YOUR ASSIGNMENT:
Could you give back the records exactly, taking out the pictures?

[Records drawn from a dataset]
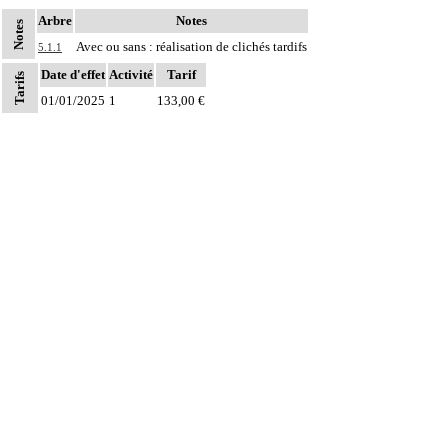
Arbre
Notes
Notes
Avec ou sans : réalisation de clichés tardifs
5.1.1
Date d'effet
Activité
Tarif
Tarifs
01/01/2025
1
133,00 €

WRITTEN RESPONSE:
Arbre
Notes
Notes
Avec ou sans : réalisation de clichés tardifs
5.1.1
Date d'effet
Activité
Tarif
Tarifs
01/01/2025
1
133,00 €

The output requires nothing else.